→ **Dataset entries**
::::
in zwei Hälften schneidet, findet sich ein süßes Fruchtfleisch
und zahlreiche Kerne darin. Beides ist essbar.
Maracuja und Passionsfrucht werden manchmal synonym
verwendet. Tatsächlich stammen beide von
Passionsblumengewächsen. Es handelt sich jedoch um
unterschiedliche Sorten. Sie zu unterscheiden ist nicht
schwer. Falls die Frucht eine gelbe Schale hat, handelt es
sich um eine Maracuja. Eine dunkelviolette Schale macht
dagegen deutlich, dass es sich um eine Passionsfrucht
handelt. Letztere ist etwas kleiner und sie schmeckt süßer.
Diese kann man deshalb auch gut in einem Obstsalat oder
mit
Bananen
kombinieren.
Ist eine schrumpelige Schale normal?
::::
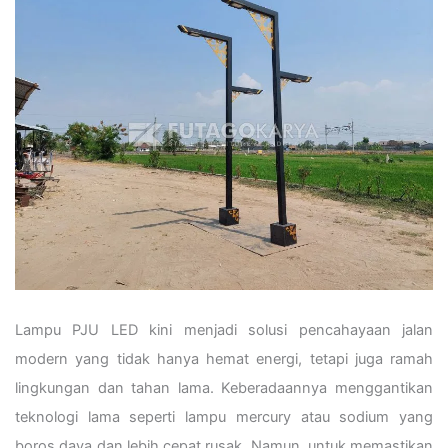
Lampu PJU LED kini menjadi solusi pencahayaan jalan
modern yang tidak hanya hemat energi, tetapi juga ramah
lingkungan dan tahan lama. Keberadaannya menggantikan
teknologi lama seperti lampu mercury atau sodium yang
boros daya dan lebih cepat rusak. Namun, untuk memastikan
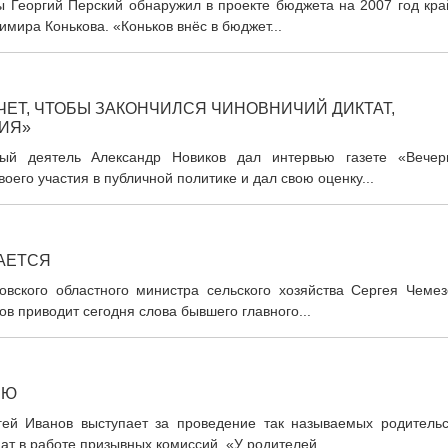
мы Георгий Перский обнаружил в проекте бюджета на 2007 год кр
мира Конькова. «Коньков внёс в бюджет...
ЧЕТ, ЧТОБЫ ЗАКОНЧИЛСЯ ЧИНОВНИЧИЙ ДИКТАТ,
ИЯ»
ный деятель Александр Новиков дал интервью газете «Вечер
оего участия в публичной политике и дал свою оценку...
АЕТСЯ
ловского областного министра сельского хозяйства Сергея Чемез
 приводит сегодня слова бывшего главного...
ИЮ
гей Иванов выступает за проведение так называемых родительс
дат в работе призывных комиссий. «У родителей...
::::
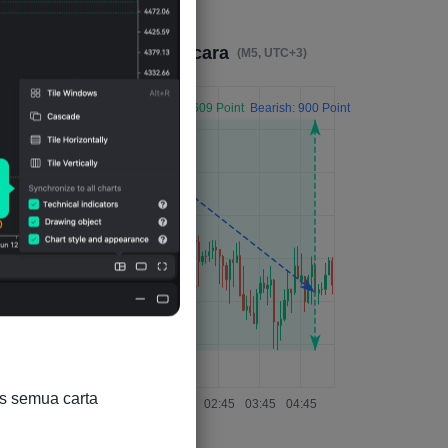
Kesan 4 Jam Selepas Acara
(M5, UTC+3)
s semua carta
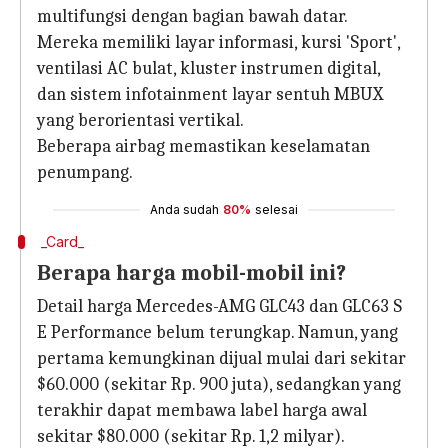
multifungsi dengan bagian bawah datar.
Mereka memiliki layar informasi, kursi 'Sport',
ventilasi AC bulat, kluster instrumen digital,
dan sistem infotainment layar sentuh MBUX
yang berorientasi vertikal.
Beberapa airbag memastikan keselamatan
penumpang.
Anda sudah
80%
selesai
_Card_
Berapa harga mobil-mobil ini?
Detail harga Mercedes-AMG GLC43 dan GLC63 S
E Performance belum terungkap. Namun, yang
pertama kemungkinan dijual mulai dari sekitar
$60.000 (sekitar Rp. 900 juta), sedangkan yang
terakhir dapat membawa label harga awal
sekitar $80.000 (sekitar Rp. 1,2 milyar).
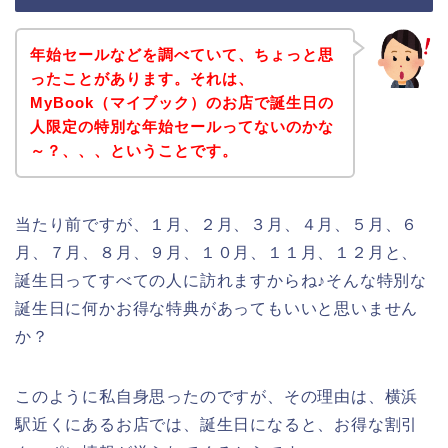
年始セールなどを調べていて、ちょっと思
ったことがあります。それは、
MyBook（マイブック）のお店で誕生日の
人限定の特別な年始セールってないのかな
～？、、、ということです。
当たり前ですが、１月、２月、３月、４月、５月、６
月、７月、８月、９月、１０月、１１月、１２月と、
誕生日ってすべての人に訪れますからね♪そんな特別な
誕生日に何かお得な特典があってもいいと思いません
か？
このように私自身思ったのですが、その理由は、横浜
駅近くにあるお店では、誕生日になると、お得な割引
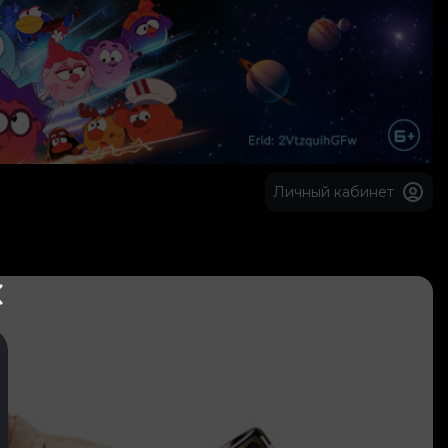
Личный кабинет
::::
→ **EXERCISE BRIEF**
Your answer must be a single number: the count of lines in these records that contain "Namun".

→ **ANSWER FOR THE TASK**
2